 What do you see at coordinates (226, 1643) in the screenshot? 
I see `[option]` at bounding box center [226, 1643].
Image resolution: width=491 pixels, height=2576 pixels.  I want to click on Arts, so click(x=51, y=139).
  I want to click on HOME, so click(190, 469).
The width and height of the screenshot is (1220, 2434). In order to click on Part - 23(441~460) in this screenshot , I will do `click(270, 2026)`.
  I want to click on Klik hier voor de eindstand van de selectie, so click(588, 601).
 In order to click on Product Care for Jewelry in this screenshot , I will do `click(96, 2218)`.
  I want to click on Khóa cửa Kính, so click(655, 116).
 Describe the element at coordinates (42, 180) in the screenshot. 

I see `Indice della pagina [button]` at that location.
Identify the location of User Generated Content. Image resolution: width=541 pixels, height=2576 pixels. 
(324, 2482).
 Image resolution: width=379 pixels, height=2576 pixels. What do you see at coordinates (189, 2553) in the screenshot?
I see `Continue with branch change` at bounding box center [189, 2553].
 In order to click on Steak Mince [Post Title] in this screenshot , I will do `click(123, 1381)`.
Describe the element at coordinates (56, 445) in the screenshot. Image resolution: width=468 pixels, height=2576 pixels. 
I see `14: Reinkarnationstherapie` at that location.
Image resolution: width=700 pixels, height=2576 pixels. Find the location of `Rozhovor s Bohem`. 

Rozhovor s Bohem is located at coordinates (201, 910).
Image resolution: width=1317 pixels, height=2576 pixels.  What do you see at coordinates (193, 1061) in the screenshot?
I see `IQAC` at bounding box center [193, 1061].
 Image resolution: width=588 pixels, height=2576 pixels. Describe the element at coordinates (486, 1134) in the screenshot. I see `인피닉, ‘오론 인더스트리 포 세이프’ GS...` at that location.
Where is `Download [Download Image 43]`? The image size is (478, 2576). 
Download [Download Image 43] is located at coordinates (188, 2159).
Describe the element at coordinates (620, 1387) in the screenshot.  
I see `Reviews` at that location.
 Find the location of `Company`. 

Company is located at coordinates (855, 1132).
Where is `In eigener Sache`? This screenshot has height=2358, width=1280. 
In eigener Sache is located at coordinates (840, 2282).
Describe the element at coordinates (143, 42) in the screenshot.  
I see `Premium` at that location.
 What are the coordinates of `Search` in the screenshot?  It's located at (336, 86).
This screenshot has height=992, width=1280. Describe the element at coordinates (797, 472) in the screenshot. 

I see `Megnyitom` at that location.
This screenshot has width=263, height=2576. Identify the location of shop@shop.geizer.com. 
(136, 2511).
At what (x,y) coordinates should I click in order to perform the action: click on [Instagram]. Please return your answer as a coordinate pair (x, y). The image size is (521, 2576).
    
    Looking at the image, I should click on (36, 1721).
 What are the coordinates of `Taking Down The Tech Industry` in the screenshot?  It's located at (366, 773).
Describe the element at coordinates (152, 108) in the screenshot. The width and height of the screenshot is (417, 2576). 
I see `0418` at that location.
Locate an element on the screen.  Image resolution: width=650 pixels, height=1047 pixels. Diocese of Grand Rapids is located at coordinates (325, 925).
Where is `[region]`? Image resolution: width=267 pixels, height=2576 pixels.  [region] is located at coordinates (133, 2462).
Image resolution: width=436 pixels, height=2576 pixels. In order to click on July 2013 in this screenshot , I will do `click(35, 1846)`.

====

- TASK STATEMENT: Make a word-for-word transcription of the listing above.

- SOLUTION:
 What do you see at coordinates (226, 1643) in the screenshot? 
I see `[option]` at bounding box center [226, 1643].
Image resolution: width=491 pixels, height=2576 pixels.  I want to click on Arts, so click(x=51, y=139).
  I want to click on HOME, so click(190, 469).
The width and height of the screenshot is (1220, 2434). In order to click on Part - 23(441~460) in this screenshot , I will do `click(270, 2026)`.
  I want to click on Klik hier voor de eindstand van de selectie, so click(588, 601).
 In order to click on Product Care for Jewelry in this screenshot , I will do `click(96, 2218)`.
  I want to click on Khóa cửa Kính, so click(655, 116).
 Describe the element at coordinates (42, 180) in the screenshot. 

I see `Indice della pagina [button]` at that location.
Identify the location of User Generated Content. Image resolution: width=541 pixels, height=2576 pixels. 
(324, 2482).
 Image resolution: width=379 pixels, height=2576 pixels. What do you see at coordinates (189, 2553) in the screenshot?
I see `Continue with branch change` at bounding box center [189, 2553].
 In order to click on Steak Mince [Post Title] in this screenshot , I will do `click(123, 1381)`.
Describe the element at coordinates (56, 445) in the screenshot. Image resolution: width=468 pixels, height=2576 pixels. 
I see `14: Reinkarnationstherapie` at that location.
Image resolution: width=700 pixels, height=2576 pixels. Find the location of `Rozhovor s Bohem`. 

Rozhovor s Bohem is located at coordinates (201, 910).
Image resolution: width=1317 pixels, height=2576 pixels.  What do you see at coordinates (193, 1061) in the screenshot?
I see `IQAC` at bounding box center [193, 1061].
 Image resolution: width=588 pixels, height=2576 pixels. Describe the element at coordinates (486, 1134) in the screenshot. I see `인피닉, ‘오론 인더스트리 포 세이프’ GS...` at that location.
Where is `Download [Download Image 43]`? The image size is (478, 2576). 
Download [Download Image 43] is located at coordinates (188, 2159).
Describe the element at coordinates (620, 1387) in the screenshot.  
I see `Reviews` at that location.
 Find the location of `Company`. 

Company is located at coordinates (855, 1132).
Where is `In eigener Sache`? This screenshot has height=2358, width=1280. 
In eigener Sache is located at coordinates (840, 2282).
Describe the element at coordinates (143, 42) in the screenshot.  
I see `Premium` at that location.
 What are the coordinates of `Search` in the screenshot?  It's located at (336, 86).
This screenshot has height=992, width=1280. Describe the element at coordinates (797, 472) in the screenshot. 

I see `Megnyitom` at that location.
This screenshot has width=263, height=2576. Identify the location of shop@shop.geizer.com. 
(136, 2511).
At what (x,y) coordinates should I click in order to perform the action: click on [Instagram]. Please return your answer as a coordinate pair (x, y). The image size is (521, 2576).
    
    Looking at the image, I should click on (36, 1721).
 What are the coordinates of `Taking Down The Tech Industry` in the screenshot?  It's located at (366, 773).
Describe the element at coordinates (152, 108) in the screenshot. The width and height of the screenshot is (417, 2576). 
I see `0418` at that location.
Locate an element on the screen.  Image resolution: width=650 pixels, height=1047 pixels. Diocese of Grand Rapids is located at coordinates (325, 925).
Where is `[region]`? Image resolution: width=267 pixels, height=2576 pixels.  [region] is located at coordinates (133, 2462).
Image resolution: width=436 pixels, height=2576 pixels. In order to click on July 2013 in this screenshot , I will do `click(35, 1846)`.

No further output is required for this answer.